River City Art Association members Edith Acton, Jimmie Tabor and Sheila Ter Meer are participating in the Vigo County Public Library’s art exhibition in March in celebration of the Big Read: When the Emperor Was Divine by Julie Otsuka.
A coffee and conversation reception to meet all 8 entrants in the exhibition is scheduled 6 to 7 p.m. Monday, March 26 in the library conference room at Seventh and Poplar streets in Terre Haute.
Prizes will be awarded to the Best of Show, chosen by a special judge, and People’s Choice, as voted by library customers.
The VCPL received a National Endowment for the Arts grant to host a Big Read program during the months of February, March and April 2018, states the library’s call for artists. A featured program in the Big Read initiative is the 4th Annual Big Read Artist Exhibition. The artwork in this exhibition will be a reflection of Julie Otsuka’s When the Emperor Was Divine which tells the story of a Japanese American family’s experience in an internment camp during World War II.
The library challenged artists of all mediums to illustrate scenes from Otsuka’s powerful novel with prevalent themes of national identity, heritage, the American dream, racial prejudice, imprisonment and alienation.
Jimmie R. Tabor of Center Point, Indiana, entered a watercolor titled “Lost Identities.” “The Japanese Americans went to the camps willingly and were greatly confused,” Tabor said in his artist’s statement for the competition. “The children suffered a great trauma in their formative years.”
Edith Acton of Terre Haute designed a fused glass wall hanging titled “Our House with Rose Bush.” Edith said “The family’s house was in a neighborhood that was filled with colorful trees and was a reasonably nice area.

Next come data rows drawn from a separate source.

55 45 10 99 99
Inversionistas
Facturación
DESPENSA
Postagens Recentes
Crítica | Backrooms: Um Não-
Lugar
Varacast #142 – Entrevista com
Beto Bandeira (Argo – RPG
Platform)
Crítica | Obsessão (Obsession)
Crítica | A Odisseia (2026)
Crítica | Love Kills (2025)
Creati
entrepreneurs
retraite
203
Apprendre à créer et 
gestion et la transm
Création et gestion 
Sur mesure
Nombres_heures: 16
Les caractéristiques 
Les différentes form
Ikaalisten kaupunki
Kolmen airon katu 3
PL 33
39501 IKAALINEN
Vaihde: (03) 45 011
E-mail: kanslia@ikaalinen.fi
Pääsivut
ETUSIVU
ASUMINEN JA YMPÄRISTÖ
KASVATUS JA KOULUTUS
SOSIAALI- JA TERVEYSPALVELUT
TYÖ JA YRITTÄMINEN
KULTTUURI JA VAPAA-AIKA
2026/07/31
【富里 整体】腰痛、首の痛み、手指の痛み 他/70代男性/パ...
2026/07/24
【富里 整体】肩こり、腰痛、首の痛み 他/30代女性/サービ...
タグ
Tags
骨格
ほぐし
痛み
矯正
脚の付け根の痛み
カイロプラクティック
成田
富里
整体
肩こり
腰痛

The house was two stories with a porch and gravel path. The woman had planted a rose bush that was remembered when the family returned to the house. It had been stolen from the front of the house.”

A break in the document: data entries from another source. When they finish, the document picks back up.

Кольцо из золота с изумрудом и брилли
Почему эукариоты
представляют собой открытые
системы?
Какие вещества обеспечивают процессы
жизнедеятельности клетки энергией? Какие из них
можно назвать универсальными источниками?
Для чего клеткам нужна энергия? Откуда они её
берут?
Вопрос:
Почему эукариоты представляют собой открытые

Sheila K. Ter Meer of Brazil, Indiana, created a photography-based digital art piece on fine art canvas mounted on bamboo panel titled “Somewhere … Blossoming Madly,” inspired by a line in the book: “we never stopped believing that somewhere out there, in some stranger’s backyard, our mother’s rose bush was blossoming madly…” The rosebush represents the ideal of freedom. In the end, the children imagine the rosebush growing freely and without restraint. In the real world, the rosebush and freedom it represents are stolen from them. It becomes a metaphor for the U.S. stealing the freedom of Japanese Americans.